(306e) Microkinetic Modeling and Design of Catalytic Materials with Fine-Tuned Machine-Learning Interatomic Potentials | AIChE

(306e) Microkinetic Modeling and Design of Catalytic Materials with Fine-Tuned Machine-Learning Interatomic Potentials

Authors 

Cheula, R. - Presenter, Aarhus University
Andersen, M., Aarhus University
Kitchin, J., Carnegie Mellon University
The in-silico modeling and design of catalyst materials must tackle the extreme complexity of chemical reactions at catalytic surfaces. This makes the direct application of density-functional theory (DFT) methods computationally prohibitive, especially when targeting a wide combinatory space of elements of the periodic table.
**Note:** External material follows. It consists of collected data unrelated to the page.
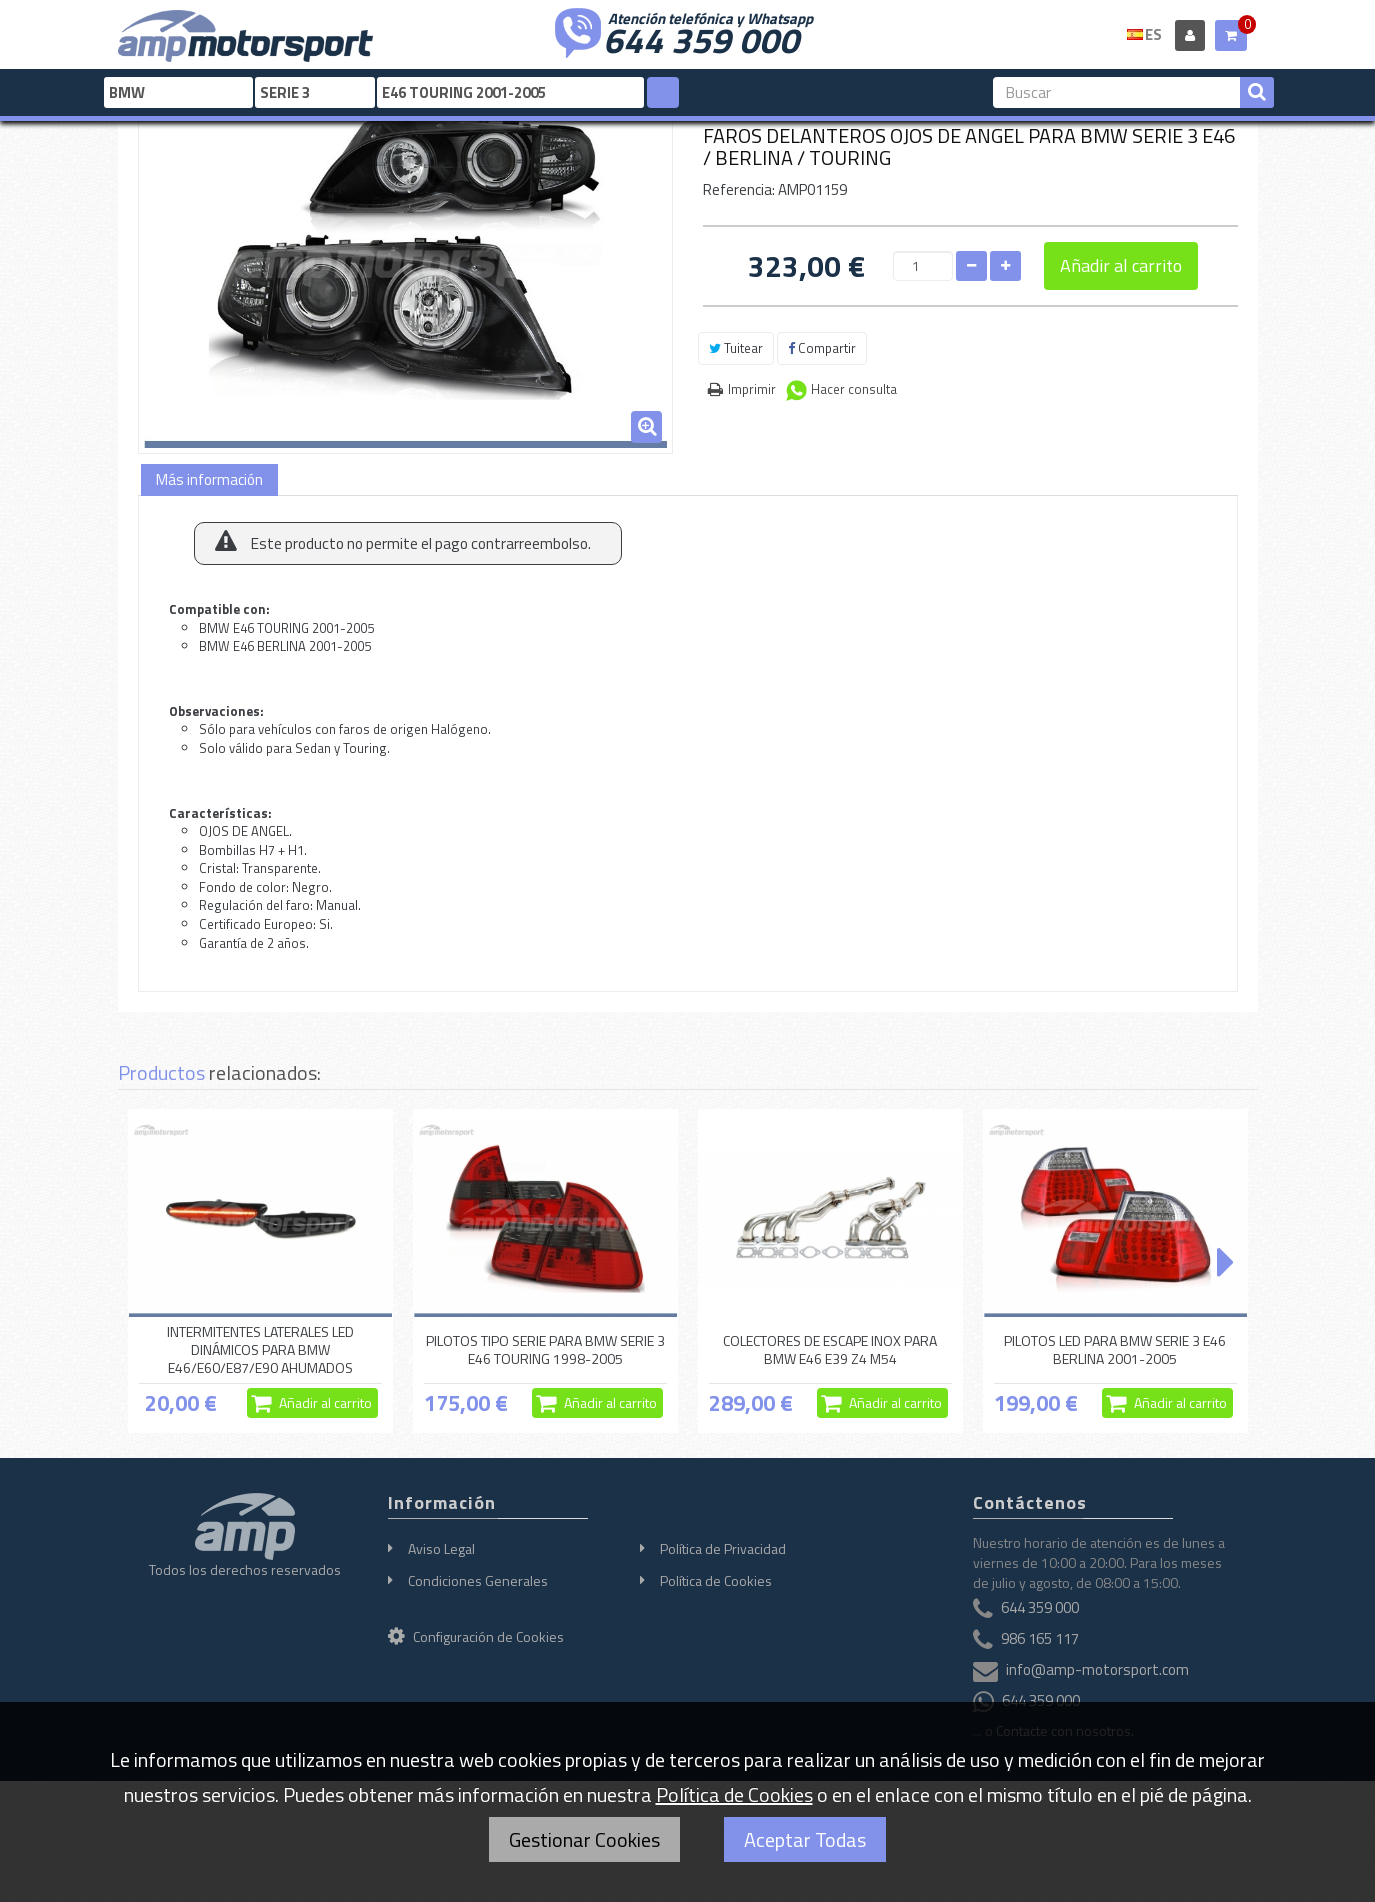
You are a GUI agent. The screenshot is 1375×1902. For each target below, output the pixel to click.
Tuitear (736, 348)
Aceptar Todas (805, 1839)
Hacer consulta (854, 389)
This problem can be addressed with machine learning (ML) techniques, which can significantly reduce the number of DFT calculations required to find minima and saddle points of potential energy surfaces.
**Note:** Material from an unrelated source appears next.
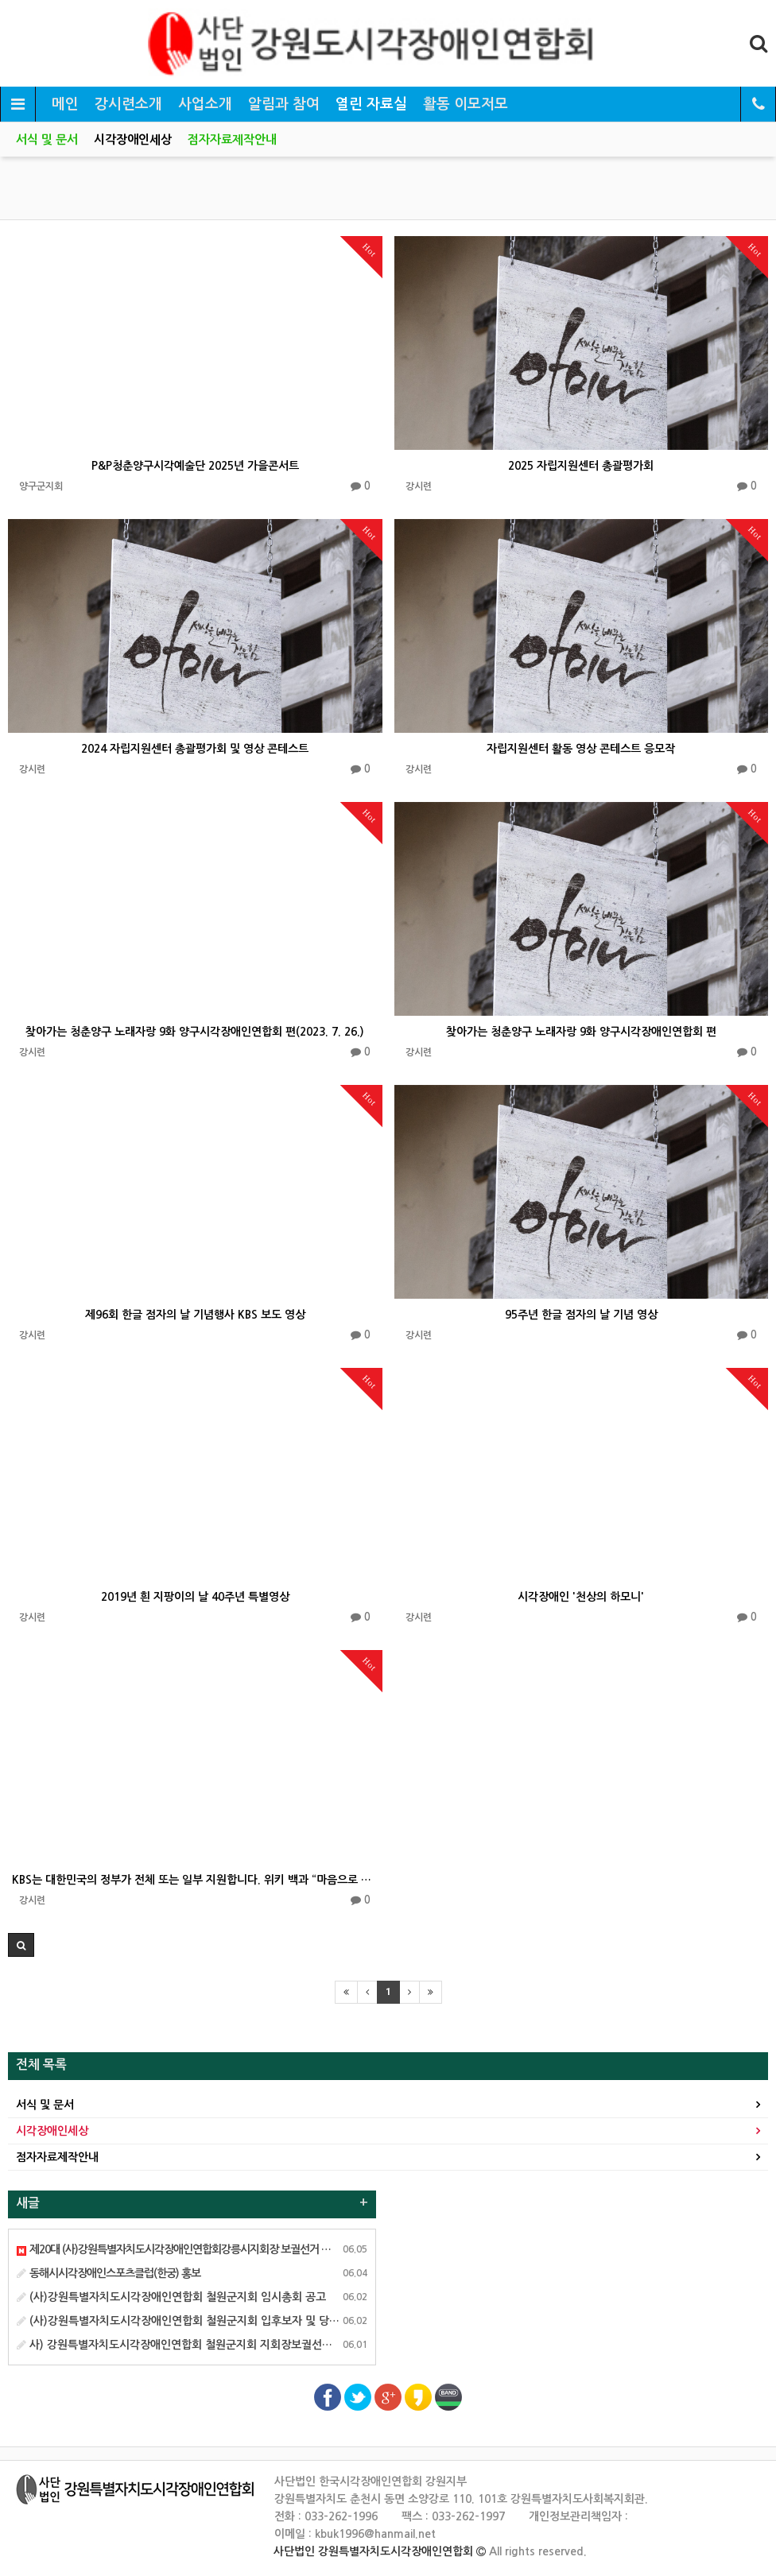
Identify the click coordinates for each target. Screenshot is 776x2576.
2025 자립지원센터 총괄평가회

In this contribution, we apply DFT and ML to study CO2 hydrogenation reactions on a wide range of metallic catalysts, including single-atom alloys (SAAs), i.e., materials made of single metal atoms dispersed into another metal, able to break the Brønsted-Evans-Polanyi relations. We use graph neural networks (GNNs) interatomic potentials from the Open Catalyst project [1] and DFT to calculate the adsorption energies and activation energies of the reaction mechanisms, and we fine-tune the pre-trained GNN models within an active learning loop. Lastly, we apply structure-dependent mean-field microkinetic modeling [2] to calculate the catalytic performances (activity and selectivity) of the materials, accounting for the different active sites of catalyst nanoparticles.
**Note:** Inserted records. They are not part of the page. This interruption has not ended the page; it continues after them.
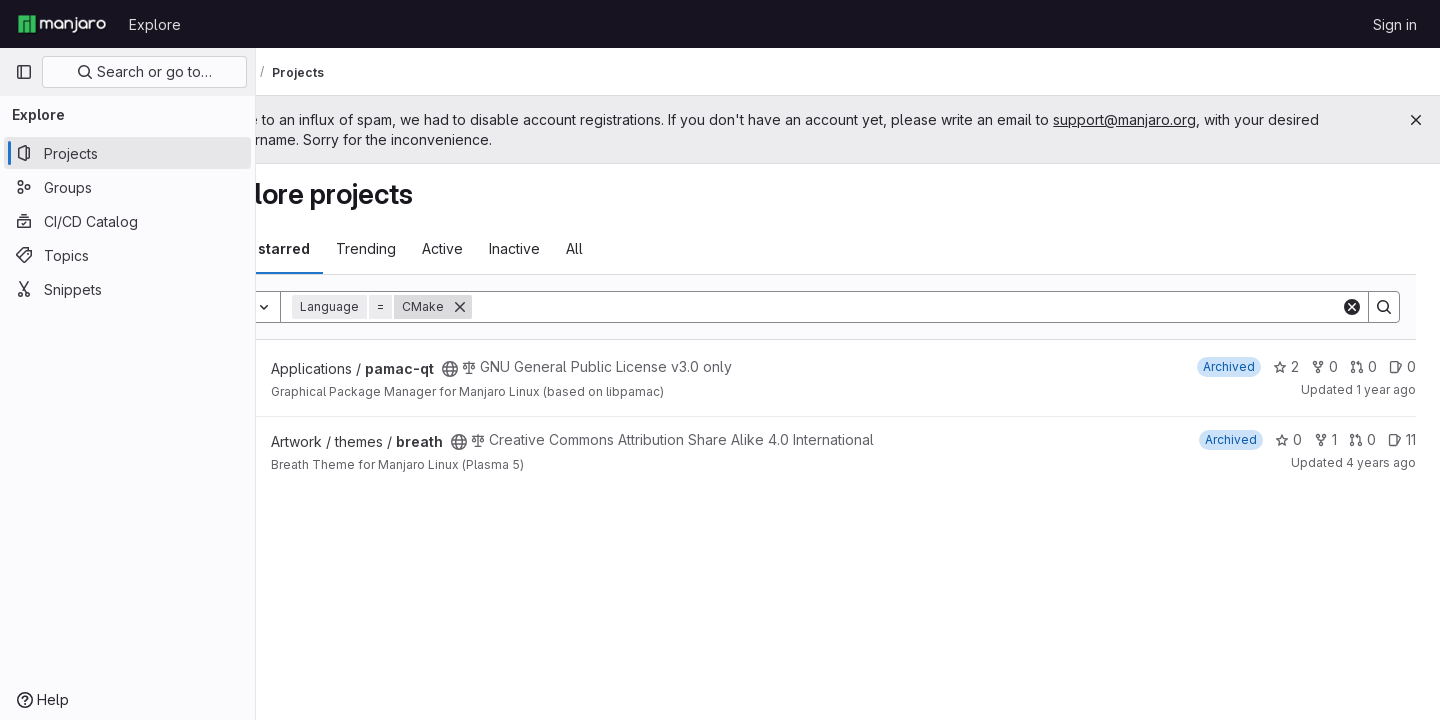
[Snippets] (127, 289)
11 (1402, 439)
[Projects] (127, 153)
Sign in (1395, 24)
The application of the framework to the CO2 hydrogenation process allows us to rationalize how reaction mechanisms and catalytic performances change with the catalyst composition, paving the way toward the design and nano-engineering of the catalytic materials. The methodology that we propose can be applied to a wide range of systems in heterogeneous catalysis.

  1. L. Chanussot, et al., ACS Catalysis, 11, 10, 6059–6072, 2021.
  2. R. Cheula, M. Maestri, Catalysis Today 387, 159-171, 2022.